The World Fund enables various OIE programmes to be financed, including the implementation of the procedure for evaluating the performance of national Veterinary Services using the PVS tool (PVS: Performance of Veterinary Services), with the aim of strengthening animal disease surveillance and control capabilities worldwide, setting up epidemiological and animal health information mechanisms and implementing training programmes for relevant key personnel to enable countries to rapidly detect, control or prevent outbreaks of infectious diseases of animal origin.

The Director General of the OIE informed the participants: "The organisation is also applying the recommendation issued by the Ministers of Agriculture of the G20 countries in June 2011 regarding the use of international standards in the field of public and animal health, information systems and good governance of Veterinary Services."
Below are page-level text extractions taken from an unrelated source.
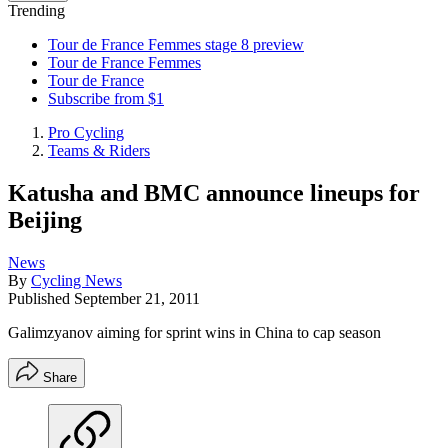
Trending
Tour de France Femmes stage 8 preview
Tour de France Femmes
Tour de France
Subscribe from $1
Pro Cycling
Teams & Riders
Katusha and BMC announce lineups for
Beijing
News
By
Cycling News
Published
September 21, 2011
Galimzyanov aiming for sprint wins in China to cap season
Share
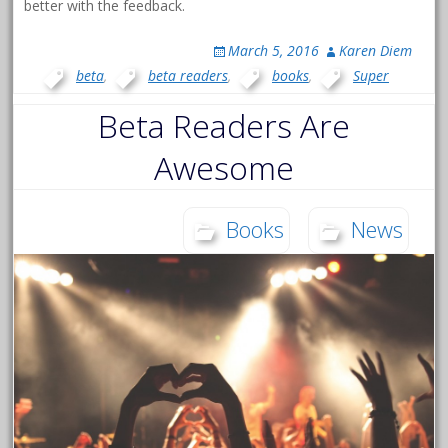
better with the feedback.
March 5, 2016
Karen Diem
beta
,
beta readers
,
books
,
Super
Beta Readers Are
Awesome
Books
News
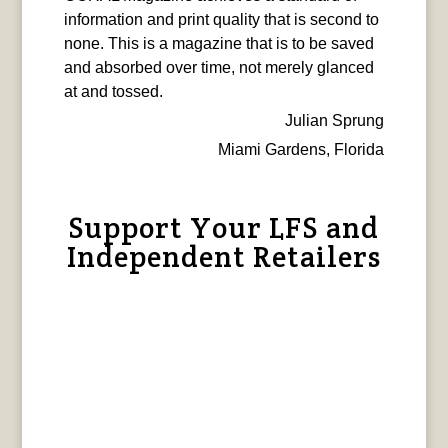
information and print quality that is second to
none. This is a magazine that is to be saved
and absorbed over time, not merely glanced
at and tossed.
Julian Sprung
Miami Gardens, Florida
Support Your LFS and
Independent Retailers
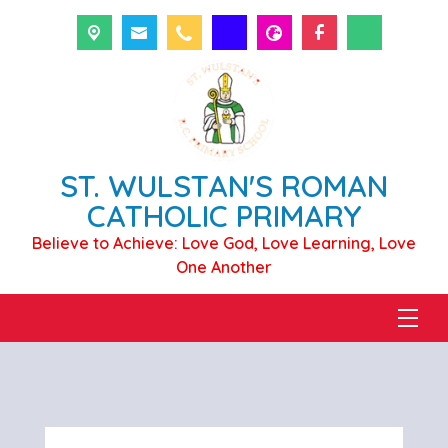
ST. WULSTAN'S ROMAN
CATHOLIC PRIMARY
Believe to Achieve: Love God, Love Learning, Love
One Another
During the meeting, the World Fund Coordinator reviewed the new activities being developed. These include the launch of a foot and mouth disease vaccine bank for Asia. This vaccine bank, funded jointly by the European Union and Australia, came into operation in November 2011.

Another vaccine bank, in the context of a pilot scheme to vaccinate dogs against rabies, is also currently being set up in Asia, with European Union funding channelled through the World Fund. The aim is to achieve more effective involvement of national Veterinary Services in the control of rabies, a disease that each year kills between 55 000 and 70 000 people worldwide.

Another important subject raised at the meeting of the Committee was the global strategy to reduce biological threats, unveiled at the meeting of the States Parties to the Biological and Toxin Weapons Convention in Geneva in December 2011. This strategy involves the strengthening, improvement and development of links between national public health and animal health systems and closer collaboration with the OIE through the Biological Weapons Convention and the G8 Global Partnership against the Spread of Weapons and Materials of Mass Destruction.

Participants at the meeting of the Committee also discussed the importance of developing a basic core curriculum for the initial and continuous training of veterinarians worldwide, supported by the presence of national veterinary statutory bodies that comply with OIE quality standards. This is essential to enable veterinarians to meet new societal demands and have a direct influence on the quality and effectiveness of the public and private components of the Veterinary Services.

With this in mind, it was proposed that the OIE’s existing twinning programme for veterinary laboratories be extended to include veterinary education, with the aim of achieving a more evenly balanced geographical distribution of expertise in the veterinary domain between the North and South.